Alors que les manifestations d'éleveurs laitiers face à la hausse des matières premières se multiplient en Bretagne, certains ont choisi une autre voie avec l'élevage en plein air de leurs troupeaux laitiers. Installés en bio, sur des petites surfaces, ils mettent en avant tous les avantages de ce système plus vertueux.
Travailler moins et vivre mieux tout en œuvrant pour le climat: c'est le pari
réussi de jeunes éleveurs laitiers bretons, soucieux d'inciter d'autres jeunes à s'installer en reprenant les nombreuses fermes disponibles dans les années à venir.
Leur maître-mot, l'autonomie.
Plutôt que d'agrandir, robotiser et maintenir les animaux en bâtiment, nous élevons nos vaches en plein air et nous les nourrissons exclusivement à l'herbe.
Maude Cloarec, éleveuse laitière
Eleveuse au Haut-Corlay, à trente-cinq kms de Saint-Brieuc, Maud Cloarec élève une cinquantaine de vaches laitières sur 70 ha.
"En France, la vache ne mange en moyenne que 15% d'herbe. Le reste, c'est du soja, des céréales et du maïs, alors qu'avec leurs quatre estomacs, les vaches sont faites pour manger de l'herbe! Résultat: elles sont en maladie chronique car leur régime n'est pas adapté", développe la trentenaire.
Les bienfaits de l'élevage à l'herbe
La liste est longue des bienfaits qu'elle attribue à l'herbe: "On n'achète pas
d'intrants, pesticides, engrais, aliments". Ces derniers représentent des coûts
très élevés et non maitrisables pour les éleveurs conventionnels qui manifestent nombreux ces dernières semaines contre la flambée des matières premières qui entrent dans la composition de l'aliment pour bétail.
L'éleveur à l'herbe fait aussi des économies en frais de vétérinaire, car ses vaches sont moins malades, et en énergie: "comme nos prairies sont permanentes, ça réduit de 80% nos charges en carburant pour les tracteurs, en eau, en électricité" par rapport au conventionnel.
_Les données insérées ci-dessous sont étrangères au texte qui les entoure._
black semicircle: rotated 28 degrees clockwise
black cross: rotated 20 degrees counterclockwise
Ronan Guernion, éleveur à Tonquédec (Côtes-d'Armor)
Selon l'institut de l'élevage : ce système herbager réduit de 75% les gaz à effet de serre. De plus, comme les vaches restent dehors la plus grande partie de l'année, il faut qu'elles y soient bien: d'où l'attention portée au bocage, avec des haies pour les couper du vent, des arbres pour leur donner de l'ombre, souligne Franck Le Breton, installé avec Maud Cloarec.
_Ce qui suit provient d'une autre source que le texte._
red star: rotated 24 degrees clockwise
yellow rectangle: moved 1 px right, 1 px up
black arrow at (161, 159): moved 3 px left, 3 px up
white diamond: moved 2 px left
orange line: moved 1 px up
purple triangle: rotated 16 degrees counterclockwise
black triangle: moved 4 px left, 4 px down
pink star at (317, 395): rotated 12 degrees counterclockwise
prairies et bocage sont "un point chaud de la biodiversité". En tant que paysan, on s'engage aussi pour le climat !
Franck Breton, éleveur laitier
Un livre publié par de jeunes éleveurs pour montrer que ça marche
Financièrement, malgré des volumes de lait moindres compensés par une production bio pour la majorité d'entre eux, ça marche aussi : "la surprise a été de voir le revenu doubler pour un temps de travail divisé par deux", témoigne, dans un livre "mode d'emploi" écrit par ce collectif de jeunes éleveurs, Jean-Yves Penn, installé à Ploërdut (Morbihan), passé à l'herbe il y a une vingtaine d'années.
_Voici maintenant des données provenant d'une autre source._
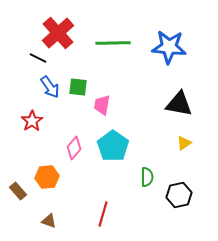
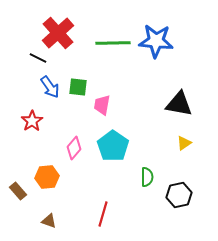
blue star: moved 13 px left, 6 px up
équilibre entre vie professionnelle et vie personnelle
Le collectif a mis au point un mode d'organisation qui se traduit par "35 heures annualisées" en fonction des saisons.
"Nous, on ne s'occupe que de notre troupeau. Ce n'est rien par rapport au travail
d'un éleveur conventionnel", relève Maud Cloarec.
On s'inquiète de ne pas voir assez de jeunes s'installer mais on est victime d'une communication plaintive: travailler 365 jours par an, sept jours sur sept, pour 400 euros par mois et, à la fin, on se suicide! Cela ne donne pas envie.
Franck Le Breton, éleveur
Au moment où la chambre d'agriculture de Bretagne s'inquiète du manque de successeurs face au nombre important de prochains départs à la retraite. Le collectif propose sa réflexion sur le sujet via son livre publié au Cedapa (Centre d'études pour un développement agricole plus autonome).